A new environmental think tank was launched today and welcomed by Green Party leader Caroline Lucas

Green Party leader and MP Caroline Lucas this morning welcomed the formation of a new green think tank, to be called Green House. I chaired the launch meeting this morning, in my capacity as Chair of Green House.

Green House is far more than just a Green Party initiative. We plan to operate throughout Britain and Ireland, and to engage thinkers beyond the Green Party.  Green House will become a new kind of think tank, with the initiative coming from those who do the thinking -- i.e. Green House will not just, as most think tanks nowadays do, respond to what funders ask it to do. Thus Green House will have the capacity to engage in more radical challenges to the status quo than extant think tanks.

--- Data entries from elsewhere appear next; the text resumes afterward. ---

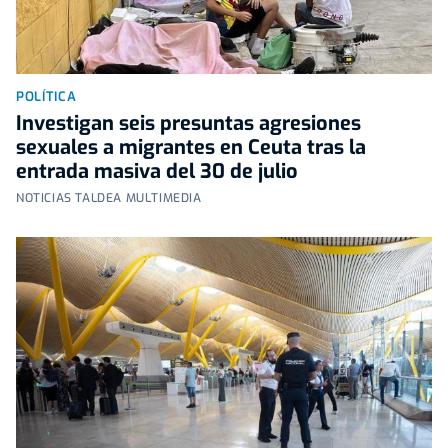
POLÍTICA
Investigan seis presuntas agresiones
sexuales a migrantes en Ceuta tras la
entrada masiva del 30 de julio
NOTICIAS TALDEA MULTIMEDIA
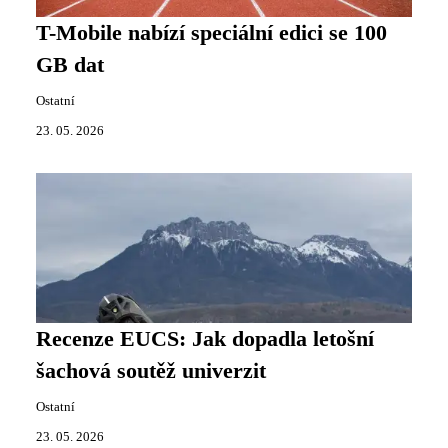
T-Mobile nabízí speciální edici se 100
GB dat
Ostatní
23. 05. 2026
Recenze EUCS: Jak dopadla letošní
šachová soutěž univerzit
Ostatní
23. 05. 2026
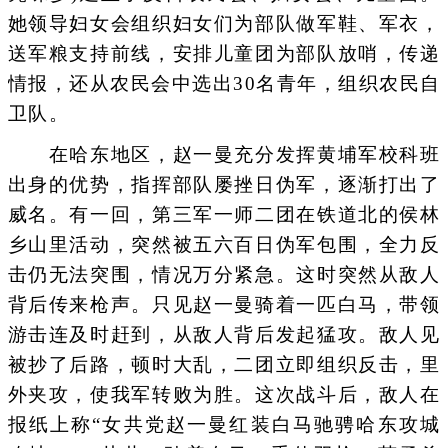
她领导妇女会组织妇女们为部队做军鞋、军衣，
送军粮支持前线，安排儿童团为部队放哨，传递
情报，还从农民会中选出30名青年，组织农民自
卫队。
在哈东地区，赵一曼充分发挥黄埔军校科班
出身的优势，指挥部队屡挫日伪军，逐渐打出了
威名。有一回，第三军一师二团在铁道北的侯林
乡山里活动，突然被五六百日伪军包围，全力反
击仍无法突围，情况万分紧急。这时突然从敌人
背后传来枪声。只见赵一曼骑着一匹白马，带领
游击连及时赶到，从敌人背后发起猛攻。敌人见
被抄了后路，顿时大乱，二团立即组织反击，里
外夹攻，使我军转败为胜。这次战斗后，敌人在
报纸上称“女共党赵一曼红装白马驰骋哈东攻城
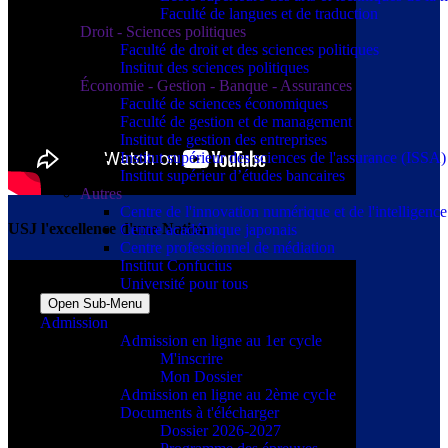
Faculté de langues et de traduction
Droit - Sciences politiques
Faculté de droit et des sciences politiques
Institut des sciences politiques
Économie - Gestion - Banque - Assurances
Faculté de sciences économiques
Faculté de gestion et de management
Institut de gestion des entreprises
Institut supérieur des sciences de l'assurance (ISSA)
Institut supérieur d’études bancaires
Autres
Centre de l'innovation numérique et de l'intelligence a
USJ l'excellence d'une Nation
Centre académique japonais
Centre professionnel de médiation
Institut Confucius
Université pour tous
Open Sub-Menu
Admission
Admission en ligne au 1er cycle
M'inscrire
Mon Dossier
Admission en ligne au 2ème cycle
Documents à t'élécharger
Dossier 2026-2027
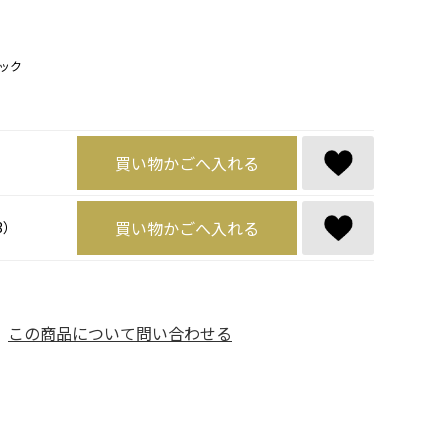
ック
買い物かごへ入れる
）
買い物かごへ入れる
3）
この商品について問い合わせる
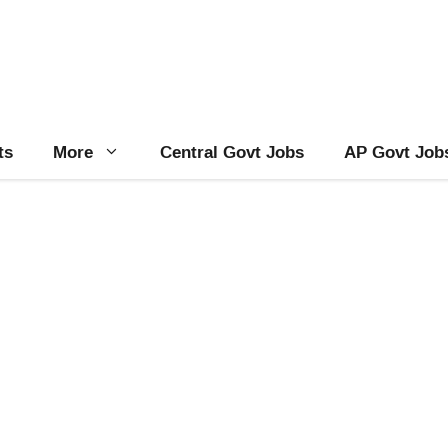
ts
More
Central Govt Jobs
AP Govt Job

Caroline Lucas said this morning, at our launch meeting:

“This is a really exciting initiative.  Green House will present a radical challenge, not just to ordinary politics but to all of us in the progressive (and environmental) wing of politics.  It is also another important step in bringing green politics into the mainstream in this country.”

Green House has already assembled what I believe is an impressive Advisory Group including former Labour environment minister Michael Meacher, feminist and campaigner Bea Campbell, influential economist Professor Tim Jackson and eco-feminist Mary Mellor.  

Two papers have been published to mark this morning's launch:

 - ‘Sustainability Citizenship’ by the foremost authority on green political thought in the UK, Professor Andrew Dobson of Keele University.  The paper argues that financial incentives and the politics of 'nudge' are no substitute for a genuine eco-politics of citizenship; and

 - a controversial paper on welfare reform by green economist Molly Scott Cato, and Brian Heatley, a former senior civil servant.  It argues for re-considering the definition of poverty away from self-defeating 'relative poverty' definitions defined on the basis of a given percentage of the population being poor. It also makes the case for disconnecting welfare from the labour market, and for ending the idea of a single retirement age. It is thus a radical g/Green response to Iain Duncan-Smith.

About the author

Dr. Rupert Read is Reader in Philosophy at the University of East Anglia. He was a two-term elected Green Party councillor in Norwich. He now Chairs the Green House think tank.